Литмир - Электронная Библиотека
Содержание  
A
A

«„Священная весна“ имела вчера настоящий триумф. Это дурачье дошло до ее понимания. „Times“ говорит, что „Sacre“ для XX века то же самое, что Девятая симфония Бетховена была для XIX! Наконец-то! Нужно иметь терпение и быть немного философом в жизни, чтобы сверху смотреть на препятствия, которые маленькие и ограниченные люди воздвигают против всякого усилия выйти из посредственности. Боже мой, это пошло как хорошая погода, но что же делать: нельзя жить без надежды увидеть снова на рассвете луч завтрашнего солнца».

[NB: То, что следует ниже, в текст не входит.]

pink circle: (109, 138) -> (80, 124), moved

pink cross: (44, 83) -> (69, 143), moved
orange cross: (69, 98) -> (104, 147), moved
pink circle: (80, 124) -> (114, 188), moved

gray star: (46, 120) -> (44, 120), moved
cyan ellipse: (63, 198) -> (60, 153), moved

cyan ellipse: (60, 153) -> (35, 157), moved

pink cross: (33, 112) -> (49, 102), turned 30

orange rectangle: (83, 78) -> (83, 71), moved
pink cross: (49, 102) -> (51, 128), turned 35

За игрой лица Сергея Павловича на этом спектакле 22 июля 1929 года наблюдал Ж. Орик, который писал в «Gringoire»:

«Его лицо, немного полное, имело теперь выражение невероятной, почти детской мягкости… Он вдруг нагибался, приближал к своим глазам бинокль, подмечал ошибку, наблюдал публику… Но как только картина кончалась, он выпрямлялся, ни минуты не думая о сопротивлении. Какие аплодисменты, когда г-жа Соколова возвращалась раз, два раза, три раза, бесконечное число раз, чтобы раскланиваться перед зрителями, преображенными „Sacre“!.. Я не решался более говорить ни одного слова Дягилеву, блаженная улыбка которого трогала меня до неописуемой степени. Когда я думаю об его смерти через несколько недель, обо всем, что она уничтожила вокруг себя, – это лицо снова появляется в моем воспоминании».

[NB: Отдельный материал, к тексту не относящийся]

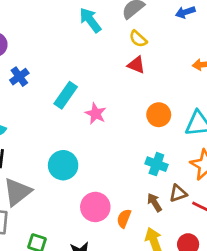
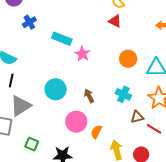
cyan rectangle: (66, 95) -> (62, 39), turned 72
brown arrow: (154, 203) -> (89, 96), moved

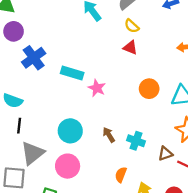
blue cross: (29, 22) -> (34, 58), size x1.5
cyan cross: (123, 94) -> (136, 141), moved
pink circle: (76, 122) -> (68, 166), moved

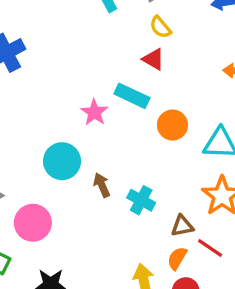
cyan rectangle: (72, 73) -> (132, 96), moved
cyan circle: (70, 131) -> (62, 161), moved
orange semicircle: (121, 175) -> (177, 258), moved

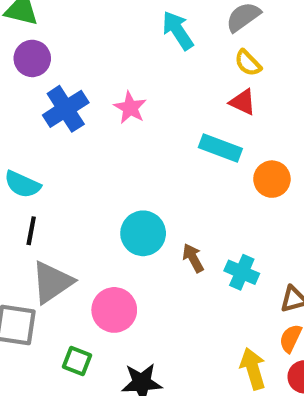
pink star: (94, 112) -> (130, 108), moved

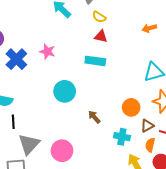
orange circle: (272, 179) -> (131, 107), moved
cyan circle: (143, 233) -> (65, 91), moved
cyan cross: (242, 272) -> (122, 137), moved

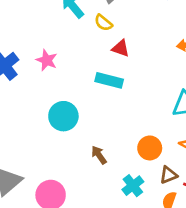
yellow semicircle: (99, 17) -> (103, 23), moved
cyan cross: (122, 137) -> (133, 186), turned 35

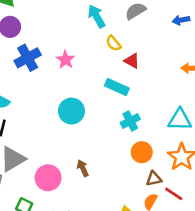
yellow semicircle: (103, 23) -> (113, 43), moved
brown arrow: (99, 155) -> (83, 168), moved
cyan cross: (133, 186) -> (130, 121), moved

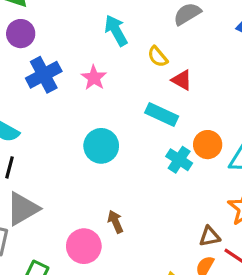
cyan arrow: (97, 16) -> (116, 30), moved
cyan cross: (130, 121) -> (179, 160), turned -30
orange circle: (142, 152) -> (208, 145), moved
pink circle: (48, 178) -> (84, 246), moved

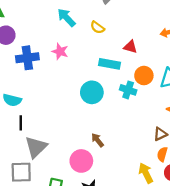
blue cross: (44, 75) -> (27, 58), turned 35
red triangle: (182, 80) -> (130, 47), moved
cyan circle: (101, 146) -> (92, 92), moved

Триумфу «Весны священной» радовался ее главный творец.

В создании «Игр» Дягилев принимал гораздо меньшее участие и никогда не возобновлял этого неудавшегося балета…

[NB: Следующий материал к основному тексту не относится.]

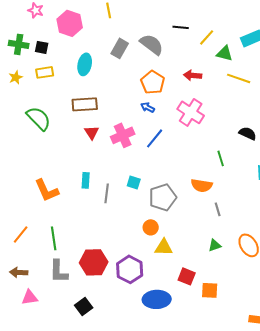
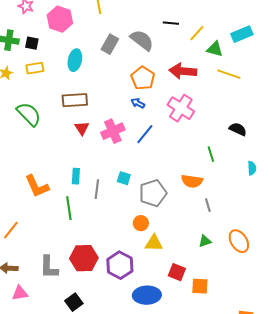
red arrow: (193, 75) -> (183, 71), size x1.5
green line: (54, 238) -> (69, 208), moved

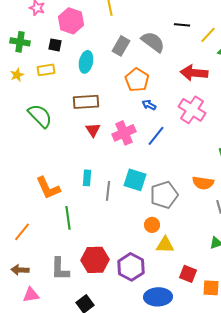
black square: (32, 43) -> (55, 45), moved
orange pentagon: (143, 78) -> (137, 80), moved
cyan square: (124, 178) -> (135, 180), size x1.6
green line: (69, 208) -> (68, 218), moved

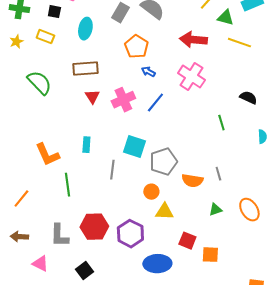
yellow rectangle: (46, 70) -> (45, 37), turned 30
orange semicircle: (203, 183) -> (192, 181), moved
gray line: (108, 191) -> (112, 170), moved
pink triangle: (31, 295) -> (40, 264), moved, turned 36

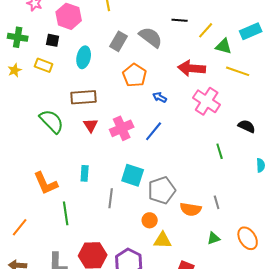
blue arrow: (148, 72) -> (160, 97), moved
pink cross: (191, 77) -> (207, 101), moved
green semicircle: (39, 83) -> (52, 121), moved

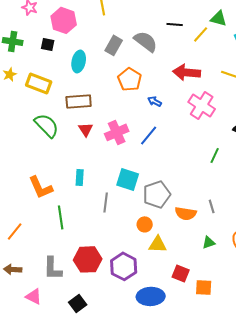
green triangle: (224, 46) -> (219, 18), moved
yellow rectangle: (44, 65) -> (39, 83), moved, size x1.4
green line: (220, 151) -> (215, 155), turned 42

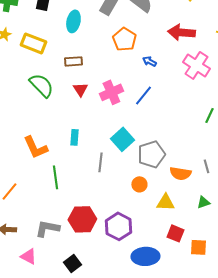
brown rectangle: (79, 101) -> (73, 61), size x0.7
cyan square: (128, 179) -> (122, 139), turned 30
yellow triangle: (158, 244) -> (165, 202), moved
gray L-shape: (53, 268) -> (47, 228), turned 100

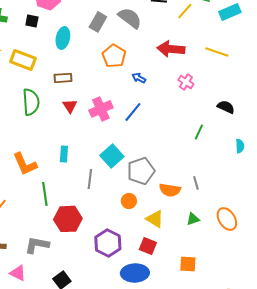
pink cross: (196, 65) -> (186, 82), size x0.6
green semicircle: (41, 85) -> (31, 102), turned 40
yellow triangle: (165, 202) -> (155, 219), turned 30
red hexagon: (82, 219) -> (68, 219), moved
red square: (175, 233) -> (148, 246), moved

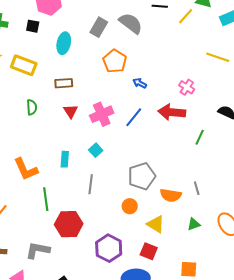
red arrow: (171, 49) -> (172, 112), moved
green semicircle: (31, 102) -> (32, 107), size x0.6
cyan square: (112, 156) -> (96, 150), moved, size x0.6

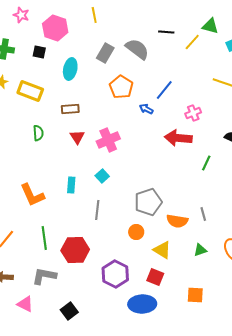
pink cross: (187, 87) -> (193, 113), turned 35
blue line: (134, 117) -> (164, 90), moved
green line: (46, 199) -> (44, 238), moved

Кроме трех балетных новинок, Дягилев привез в Париж из Монте-Карло три оперы: «Бориса Годунова», «Хованщину» Мусоргского и «Майскую ночь» Римского-Корсакова (последние две оперы с декорациями Федоровского). До сих пор Дягилев давал свои спектакли в «Châtelet» и в «Орérа», на этот раз Г. Астрюк предложил ему «Театр des Champs Elysées». Об этом своем предложении, послужившем одной из главных причин его разорения, Астрюк запомнил на всю жизнь и красочно рассказывает в своем «Pavilion des fantômes»[167]:

«Наконец появились русские, опера и балет. Я сказал Сергею Павловичу: „В этом году не будет больше ни „Châtelet“ ни „Орérа“. Вы будете у меня!“

– Но, дорогой друг, как раз директора „Орérа“ меня требуют.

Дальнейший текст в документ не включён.